Australia Market Information
Durvalumab has no ARTG entries recorded in the current evidence pack, and is listed as not marketed in Australia based on this dataset (data cutoff: 2026-04-04). Clinicians should independently verify the current registration status via the TGA ARTG Public Summary, as Imfinzi (durvalumab) may hold TGA approvals not captured in this snapshot.
Cytotoxicity
Durvalumab is classified as an antineoplastic agent (immunotherapy) and the following monitoring considerations apply:
| Item | Content |
|---|---|
| Cytotoxicity Classification | Immunotherapy — PD-L1 immune checkpoint inhibitor (not a conventional cytotoxic agent) |
| Myelosuppression Risk | Low (conventional myelosuppression is uncommon; immune-mediated haematological adverse events, including immune thrombocytopenia and autoimmune haemolytic anaemia, are possible) |
| Emetogenicity Classification | Minimal (monoclonal antibody immunotherapies are not classified as emetogenic per MASCC/ASCO guidelines) |
| Monitoring Items | FBC with differential; liver function tests (AST, ALT, bilirubin); thyroid function (TSH, free T4); renal function (creatinine, eGFR); fasting blood glucose; cortisol (adrenal function). Routine monitoring for immune-related adverse events (irAEs) across organ systems is required |
| Handling Protection | Standard biological injectable precautions apply; cytotoxic drug handling protocols (closed-system transfer devices, PPE for hazardous drugs) are generally not required for monoclonal antibody immunotherapies per institutional and SHPA guidelines — confirm with local pharmacy |
Safety Considerations
Detailed TGA-approved warnings, contraindications, and drug interaction data were not available in this evidence pack.

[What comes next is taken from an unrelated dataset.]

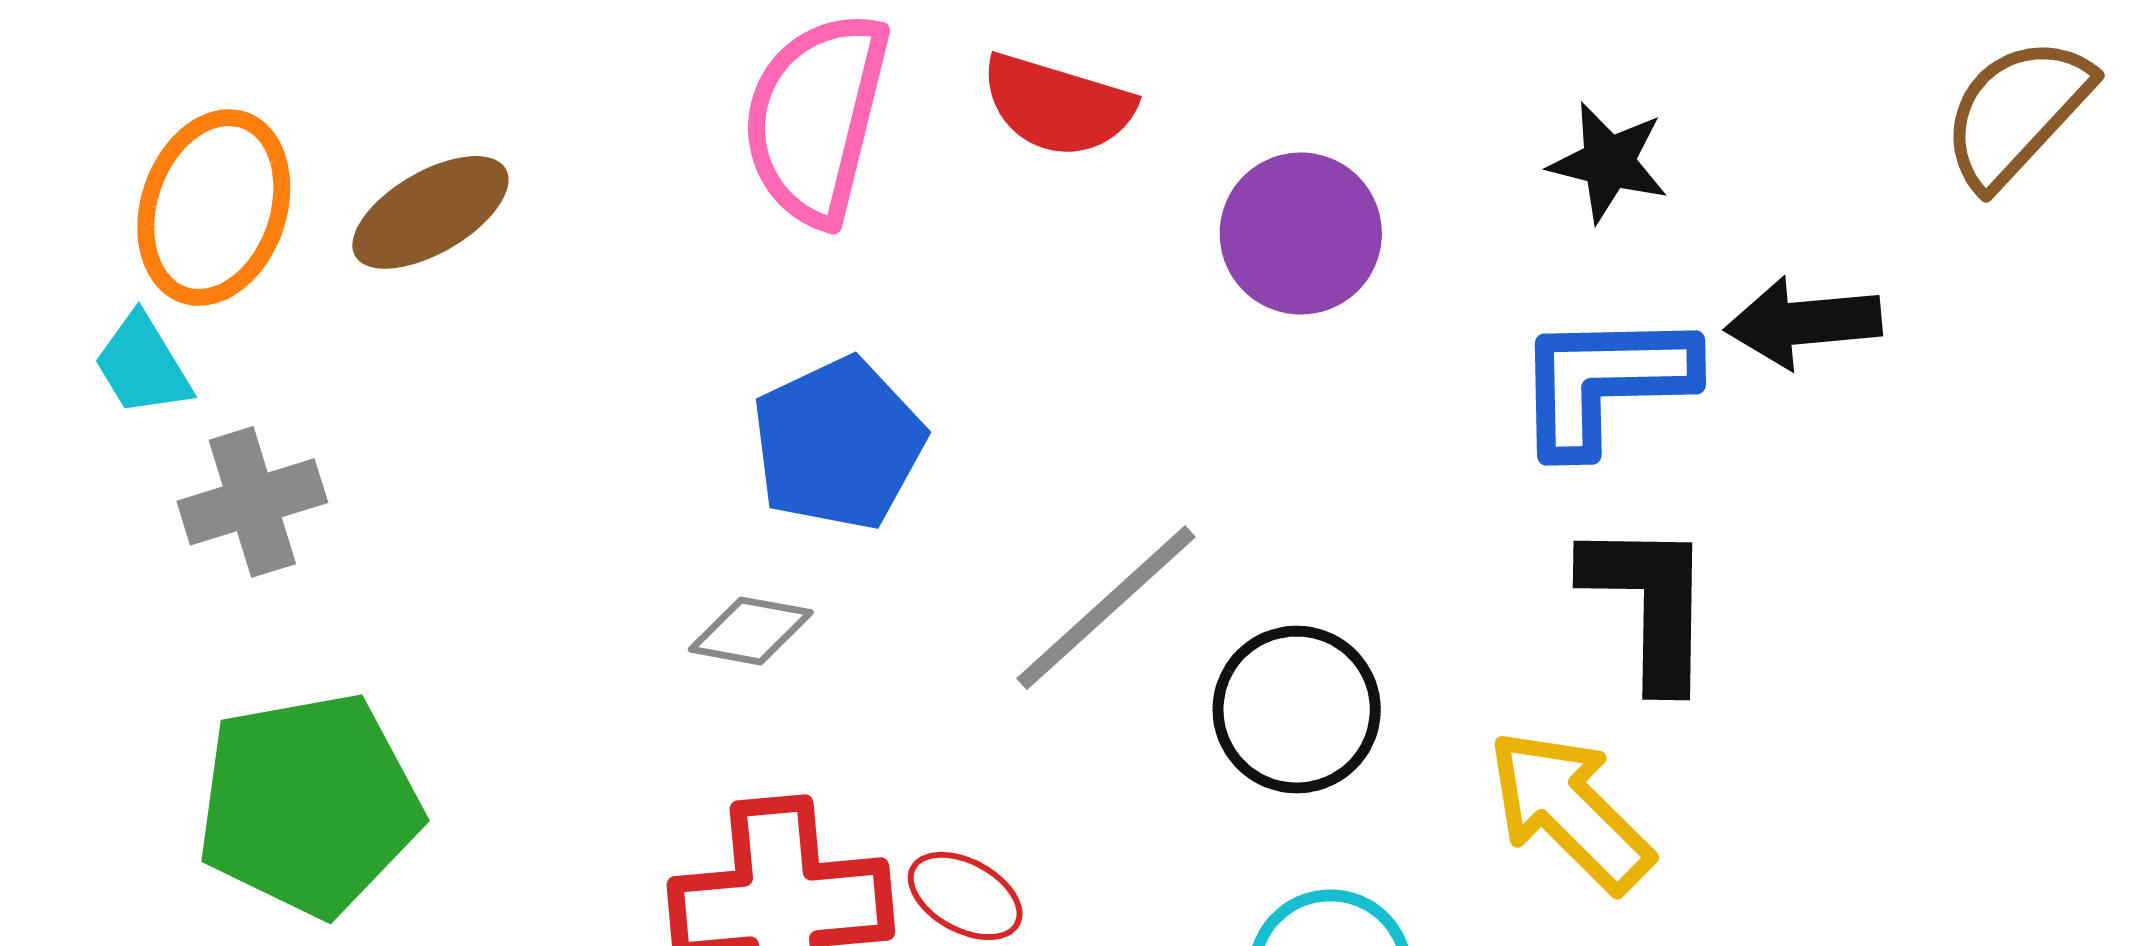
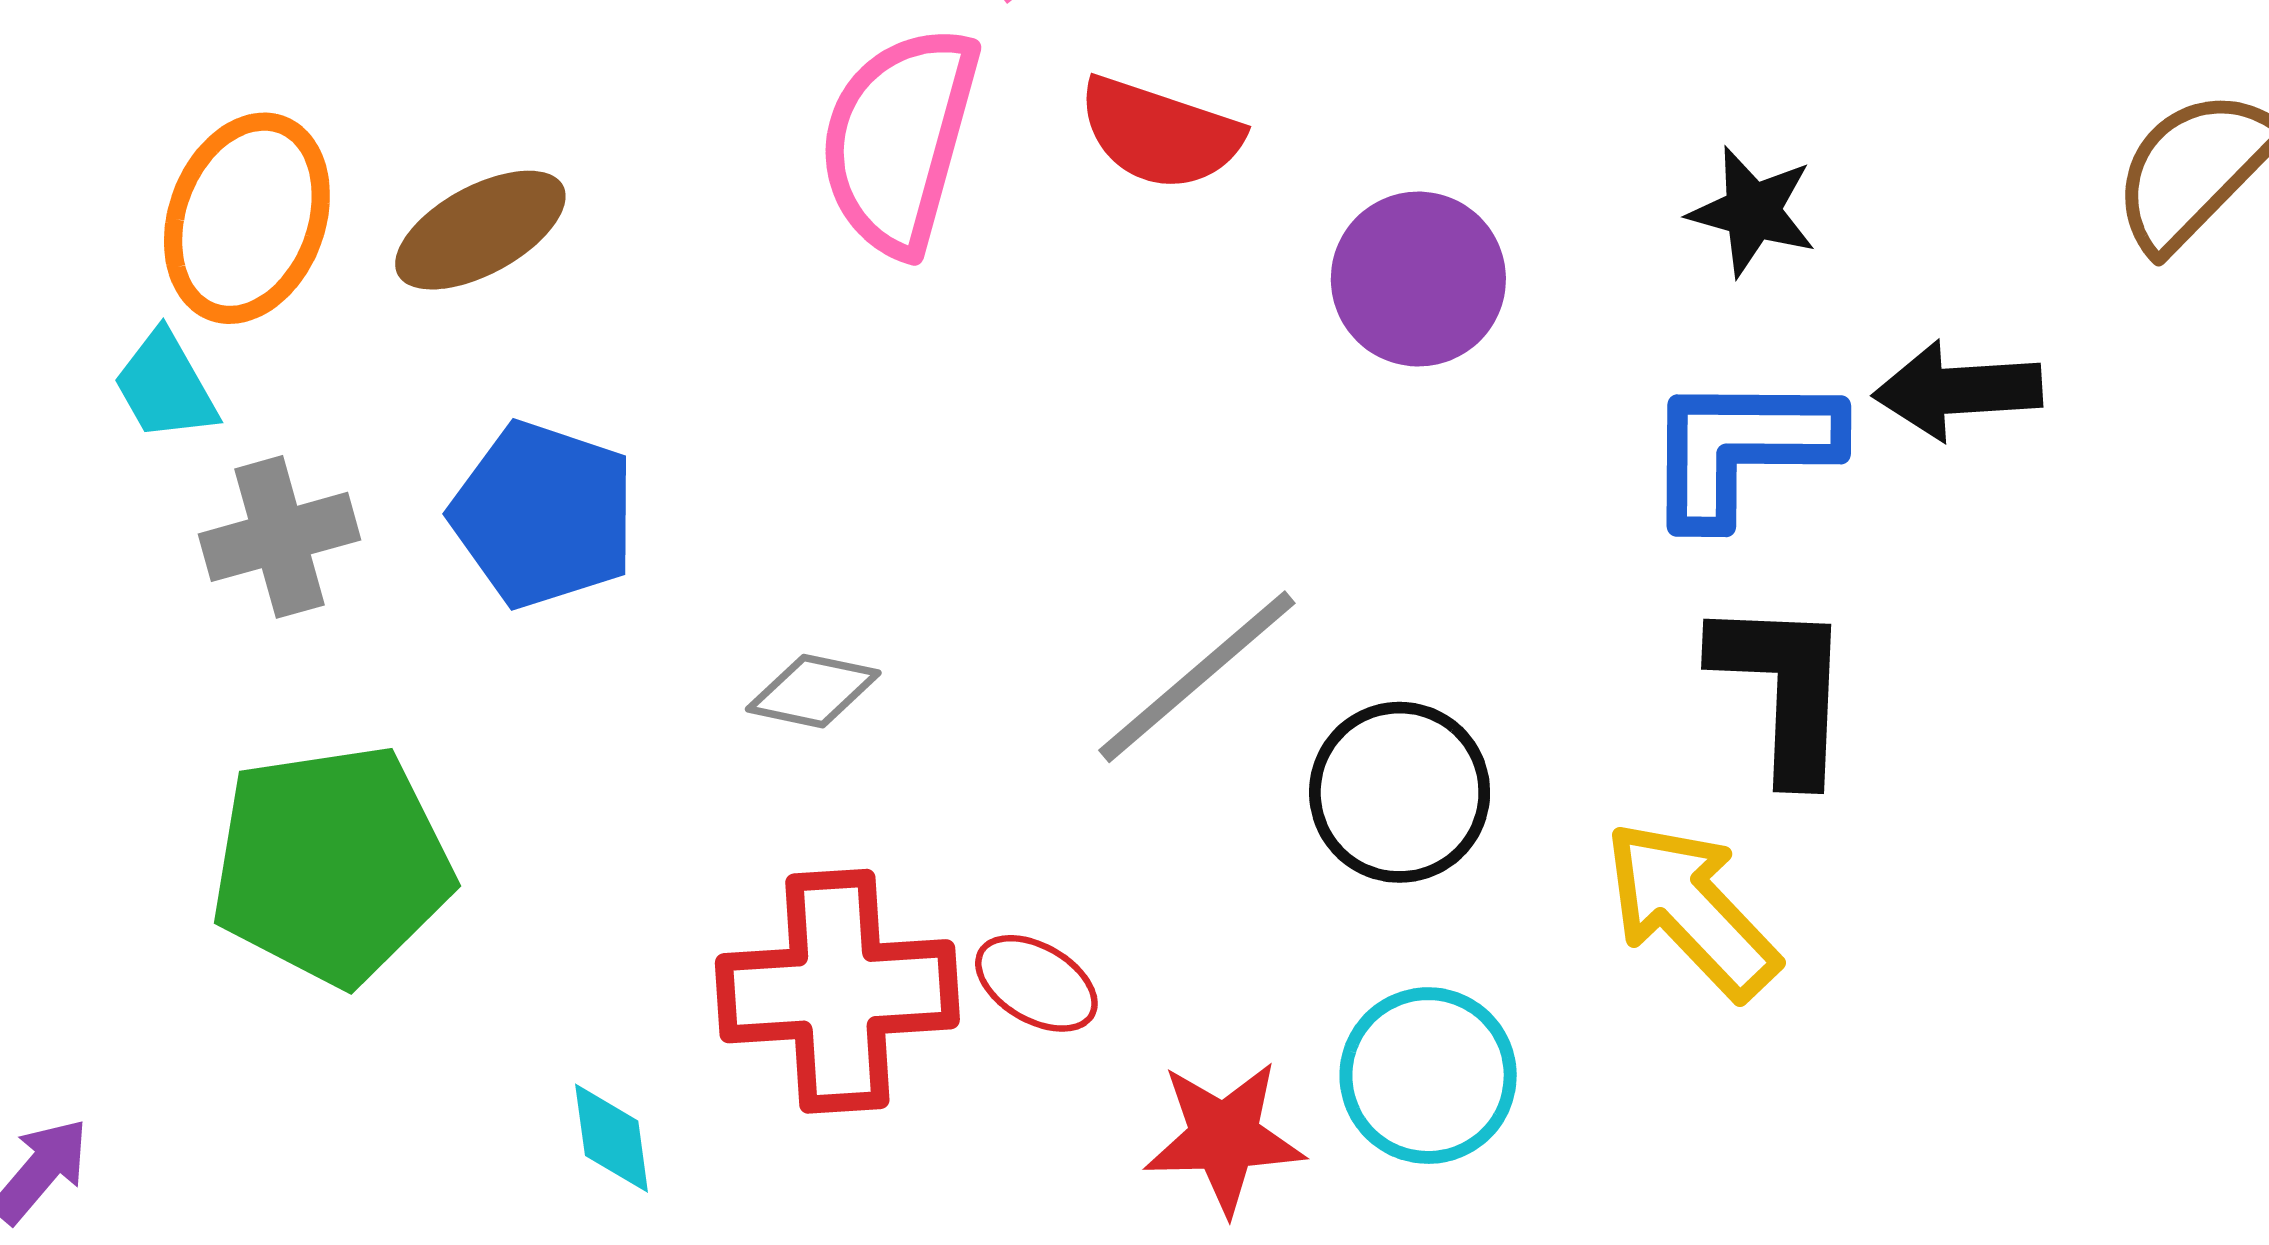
blue pentagon: (838, 444) -> (544, 515), moved, turned -30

Please refer to the TGA-approved Product Information (PI) for Imfinzi (durvalumab) for complete safety information, including immune-related adverse event management guidelines.
Conclusion and Next Steps
Decision: Hold
Rationale: While PD-L1 blockade is mechanistically plausible in prostatic urethra urothelial carcinoma given its shared tissue origin and expected PD-L1 expression profile with bladder UC, the complete absence of any direct clinical, observational, or preclinical data for this specific subsite means this finding cannot progress beyond a hypothesis-generating research question at this stage.
To proceed, the following is needed:
- Verify current TGA/ARTG registration status for Durvalumab (Imfinzi) directly via the TGA website and confirm approved Australian indications
- Obtain the TGA-approved Product Information (PI) to confirm safety warnings, contraindications, and immune-related adverse event management requirements
- Commission a targeted literature review for PD-L1 expression profiles, TMB, and MSI/MMR status specifically in prostatic urethral urothelial carcinoma
- Audit existing broad urothelial carcinoma trial databases (e.g., DANUBE, EV-302 extension datasets) to determine whether any patients with prostatic urethral primary tumours were enrolled and analysed as a subgroup
- If clinical translation is pursued, prospective biomarker assessment (PD-L1 IHC by 22C3 or SP142 assay, TMB sequencing, MSI/MMR testing) would be required for patient selection
- Given the rarity of this subsite, enrolment into an existing rare urothelial carcinoma basket trial would be more feasible than standalone clinical development
⚠️ Disclaimer: This report is for research reference purposes only and does not constitute medical advice. Drug repurposing candidates require prospective clinical validation before application. All clinical decisions must be made in accordance with TGA-approved indications and current evidence-based guidelines.
Disclaimer
This content is for research purposes only and does not constitute medical advice. Clinical validation is required before any clinical application.